Start of Materials provided
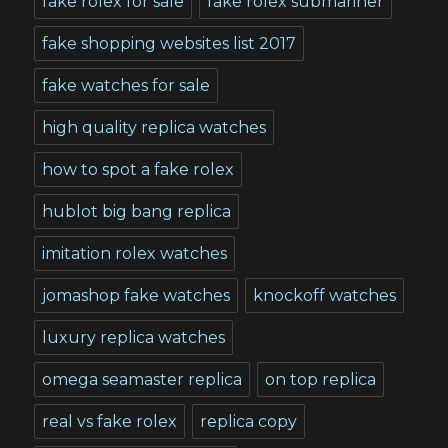
fake rolex for sale
fake rolex submariner
fake shopping websites list 2017
fake watches for sale
high quality replica watches
how to spot a fake rolex
hublot big bang replica
imitation rolex watches
jomashop fake watches
knockoff watches
luxury replica watches
omega seamaster replica
on top replica
real vs fake rolex
replica copy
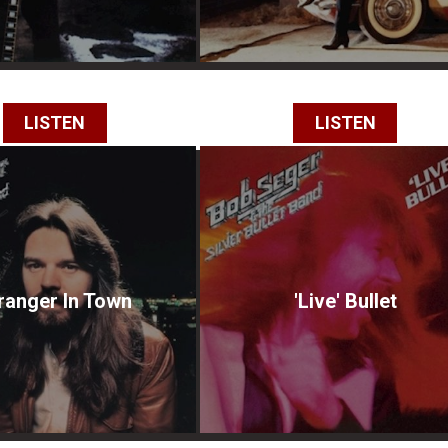
LISTEN
LISTEN
ranger In Town
'Live' Bullet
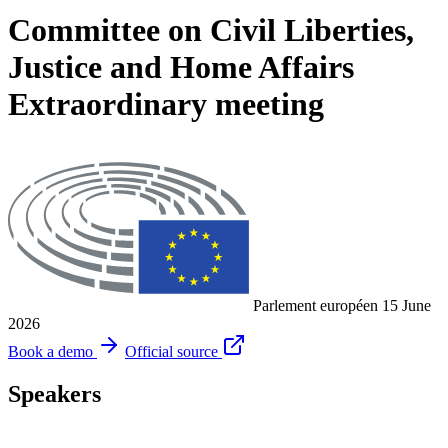
Committee on Civil Liberties,
Justice and Home Affairs
Extraordinary meeting
Parlement européen
15 June
2026
Book a demo
Official source
Speakers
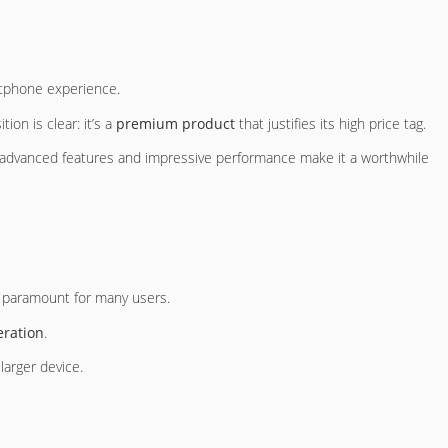
rtphone experience.
ion is clear: it’s a
premium product
that justifies its high price tag.
ts advanced features and impressive performance make it a worthwhile
 paramount for many users.
ration
.
larger device.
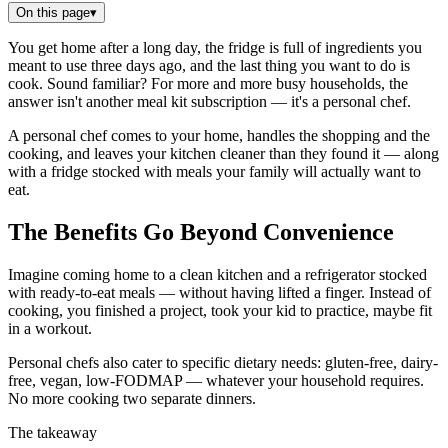
On this page
▾
You get home after a long day, the fridge is full of ingredients you
meant to use three days ago, and the last thing you want to do is
cook. Sound familiar? For more and more busy households, the
answer isn't another meal kit subscription — it's a personal chef.
A personal chef comes to your home, handles the shopping and the
cooking, and leaves your kitchen cleaner than they found it — along
with a fridge stocked with meals your family will actually want to
eat.
The Benefits Go Beyond Convenience
Imagine coming home to a clean kitchen and a refrigerator stocked
with ready-to-eat meals — without having lifted a finger. Instead of
cooking, you finished a project, took your kid to practice, maybe fit
in a workout.
Personal chefs also cater to specific dietary needs: gluten-free, dairy-
free, vegan, low-FODMAP — whatever your household requires.
No more cooking two separate dinners.
The takeaway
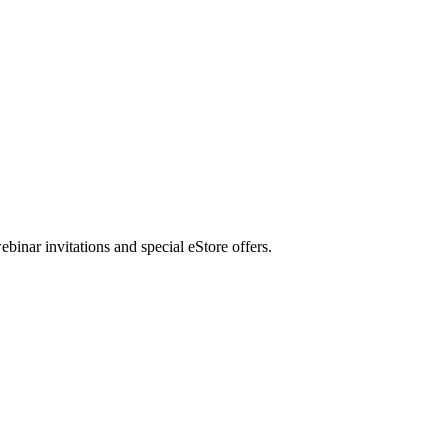
nar invitations and special eStore offers.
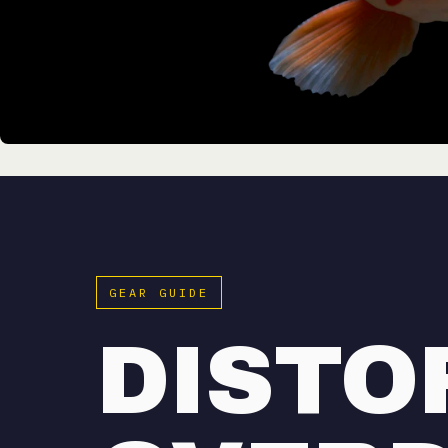
GEAR GUIDE
DISTO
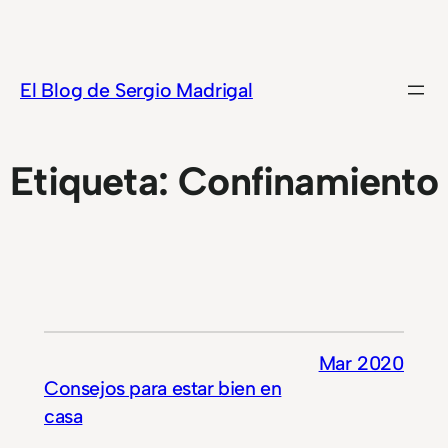
Saltar
al
contenido
El Blog de Sergio Madrigal
Etiqueta:
Confinamiento
Mar 2020
Consejos para estar bien en
casa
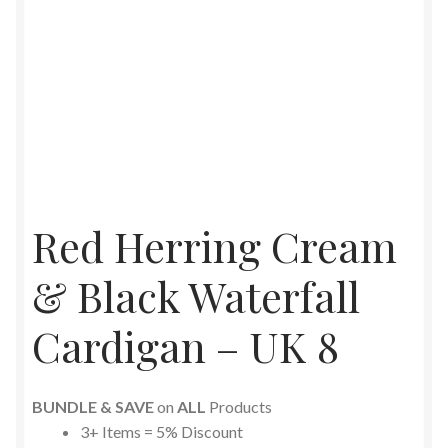
Red Herring Cream
& Black Waterfall
Cardigan – UK 8
BUNDLE & SAVE
on
ALL
Products
3+ Items = 5% Discount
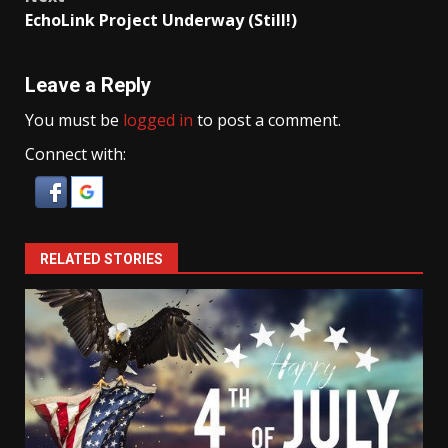
EchoLink Project Underway (Still!)
Leave a Reply
You must be
logged in
to post a comment.
Connect with:
RELATED STORIES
End of Materials provided
Return from the data every line that holds "with".

with a fridge stocked with meals your family will actually want to
with ready-to-eat meals — without having lifted a finger. Instead of
Connect with:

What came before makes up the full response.